Lo primero que me sorprendió sobre la biología es que hay que saber muchos datos. Las conferencias introductorias para los nuevos alum-nos de posgrado estaban llenas de términos técnicos que yo no entendía en absoluto. Para ponerme al día tomé un montón de cursos de nivel licenciatura en genética, bioquímica y biología celular, e hice rotaciones de primer año de posgrado, que son proyectos cortos de seis semanas que los estudiantes estadounidenses suelen realizar antes de entrar a un laboratorio para hacer su investigación de doctorado. Puesto que mi investigación en física había sido completamente teórica, no tenía idea de cómo funcionaba el trabajo de laboratorio. Lo entendí durante una rotación en el laboratorio de Milton Saier, que trabajaba en la recaptación de azúcar en bacterias. El experimento requería añadir cierta cantidad de glucosa radioactiva a un cultivo de bacterias en el tiempo cero y luego medir cuánta glucosa habían absorbido las bacterias en diferentes momentos. La cantidad de glucosa que debía añadirse era mucho menor que cualquier cosa a la que me hubiera enfrentado hasta entonces: apenas unos 20 microlitros (menos del 1 por ciento del volumen de una cucharadita). “¿Cómo se hace para medir un volumen tan pequeño?”, pregunté. La técnica que capacitaba me mostró con alegría un artefacto llamado Pipetman, que básicamente consiste en un tubo con un pistón que puede calibrarse para que suba o baje una distancia determinada. Me mostró cómo fijar el volumen en el dial, cómo extraer la cantidad correcta y cómo darle a la perilla un empujoncito extra al final para asegurarse de que toda la muestra sea evacuada. “Ése es todo el chiste”, dijo. Yo tomé el artefacto y lo sumergí en la glucosa radioactiva. La técnica exclamó: “¿Pero qué demonios estás haciendo? ¡Tienes que usar las puntas!” Estos aparatos eran tan comunes que olvidó mencionar las delgadas puntas de plástico que deben fijarse al extremo del Pipetman para que nunca se contamine por el contacto con la muestra.

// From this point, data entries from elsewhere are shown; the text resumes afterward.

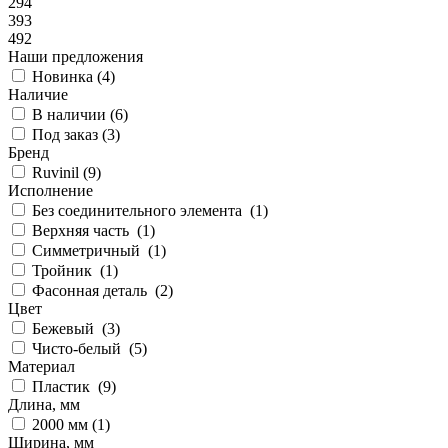
294
393
492
Наши предложения
Новинка (
4
)
Наличие
В наличии (
6
)
Под заказ (
3
)
Бренд
Ruvinil (
9
)
Исполнение
Без соединительного элемента (
1
)
Верхняя часть (
1
)
Симметричный (
1
)
Тройник (
1
)
Фасонная деталь (
2
)
Цвет
Бежевый (
3
)
Чисто-белый (
5
)
Материал
Пластик (
9
)
Длина, мм
2000 мм (
1
)
Ширина, мм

Mudarse a un nuevo lugar con un niño pequeño y un bebé no era la circunstancia más propicia para aprender una nueva área de la ciencia, pero tuve la enorme suerte de que Vera, que comenzaba su propia carrera como ilustradora de libros infantiles, pudiera trabajar desde casa. Ella hacía casi todas las tareas domésticas y de cuidado, lo que me permitía concentrarme en mis estudios. Terminé el primer año con la sensación de que había aprendido suficiente biología y que había adquirido experiencias muy variadas en el laboratorio. En mi segundo año comencé a trabajar con Mauricio Montal, que estaba estudiando proteínas que permiten que pasen iones a través de las delgadas membranas de lípidos que rodean a todas las células. Resultó que no pasaría mucho tiempo en su laboratorio. Casi por casualidad, volvería a mudarme al otro lado del país para trabajar en una de las moléculas más viejas y más importantes para la vida.